I got on the treadmill in the middle of the row, with at least two empty treadmills on either side of me. Six minutes later, a guy started setting up on the treadmill to my left.

He smelled really bad! Not in the "having taken a bath in a week" kind, but the heavy smell of rank sweatiness.* And this was before he ran a single step. . . .

* Correction: Sweat doesn't smell; the bacteria that feed off sweat do.

What was especially annoying was that (1) he could have taken a treadmill two spots to my right, where he would've had no one on either side; and (2) the treadmill he took indicated that it needed to be lubricated, but he started it anyway.

He then proceeded to jog along at a 10 minute/mile pace.
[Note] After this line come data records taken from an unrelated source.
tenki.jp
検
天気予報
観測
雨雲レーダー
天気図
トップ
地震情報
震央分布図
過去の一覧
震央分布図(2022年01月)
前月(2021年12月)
He looked much more like a weightlifter than a runner, so I was hoping that he would warm up for a mile and then go lift heavy things. I also thought maybe I would get used to the smell and stop noticing, but it didn't work like that. It seemed like the smell would fade, and then I would be blasted by a fresh wave of it.
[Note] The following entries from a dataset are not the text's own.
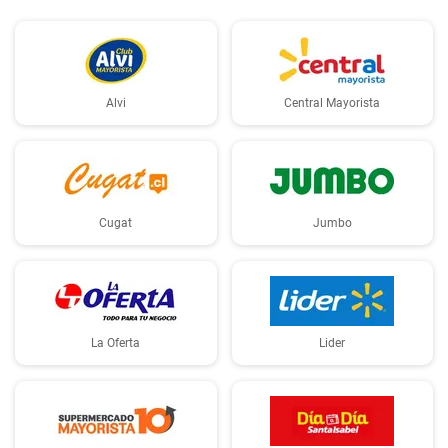
Alvi
Central Mayorista
Cugat
Jumbo
La Oferta
Lider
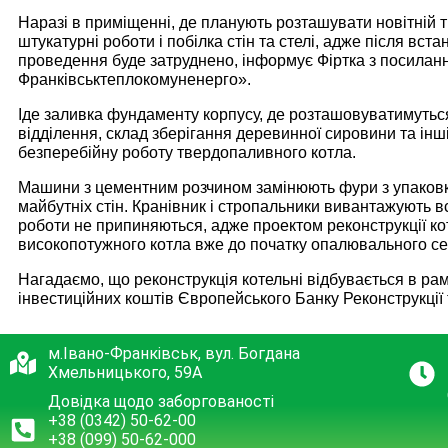
Наразі в приміщенні, де планують розташувати новітній
штукатурні роботи і побілка стін та стелі, адже після вс
проведення буде затруднено, інформує Фіртка з посилан
Франківськтеплокомуненерго».
Іде заливка фундаменту корпусу, де розташовуватимутьс
відділення, склад зберігання деревинної сировини та інш
безперебійну роботу твердопаливного котла.
Машини з цементним розчином замінюють фури з упаковк
майбутніх стін. Кранівник і стропальники вивантажують в
роботи не припиняються, адже проектом реконструкції ко
високопотужного котла вже до початку опалювального се
Нагадаємо, що реконструкція котельні відбувається в рам
інвестиційних коштів Європейського Банку Реконструкції 
м.Івано-Франківськ, вул. Богдана
Хмельницького, 59А
Довідка щодо заборгованості
+38 (0342) 50-62-00
+38 (099) 50-62-000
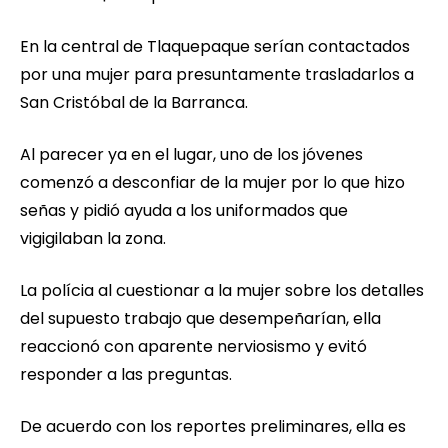
En la central de Tlaquepaque serían contactados
por una mujer para presuntamente trasladarlos a
San Cristóbal de la Barranca.
Al parecer ya en el lugar, uno de los jóvenes
comenzó a desconfiar de la mujer por lo que hizo
señas y pidió ayuda a los uniformados que
vigigilaban la zona.
La polícia al cuestionar a la mujer sobre los detalles
del supuesto trabajo que desempeñarían, ella
reaccionó con aparente nerviosismo y evitó
responder a las preguntas.
De acuerdo con los reportes preliminares, ella es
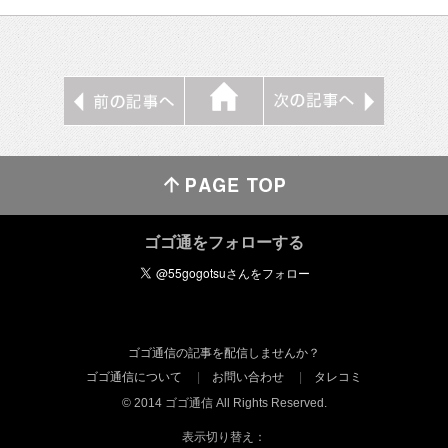
ゴゴ通をフォローする
ゴゴ通信の記事を配信しませんか？
ゴゴ通信について
お問い合わせ
タレコミ
© 2014 ゴゴ通信 All Rights Reserved.
表示切り替え：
Ten minutes passed, and he stepped off the moving belt and manually slowed the treadmill to a walking pace. Excellent, I said to myself.

But after a bit of walking, he sped the treadmill back up to a 10 minute/mile pace!

Okay, maybe he was going to cover two miles . . . .

50 minutes!!!! I ended up enduring 50 minutes of olfactory offensiveness before he finished.

Pepe Le Pew.jpgThe worst thing is that, of course, I realize that there's nothing reasonable that I could say to him. I mean, if I'd said, "Dude, you smell really bad," what response could I really expect? It's not like he had slathered on way too much cologne or anything. When we exercise, we sweat - some more than others. And for all I know, I might also have a Pepe le Pew-like effect on those around me after I've gone running (though, I think, not before I've even started). In my defense, I do try to avoid taking a treadmill next to other runners if possible.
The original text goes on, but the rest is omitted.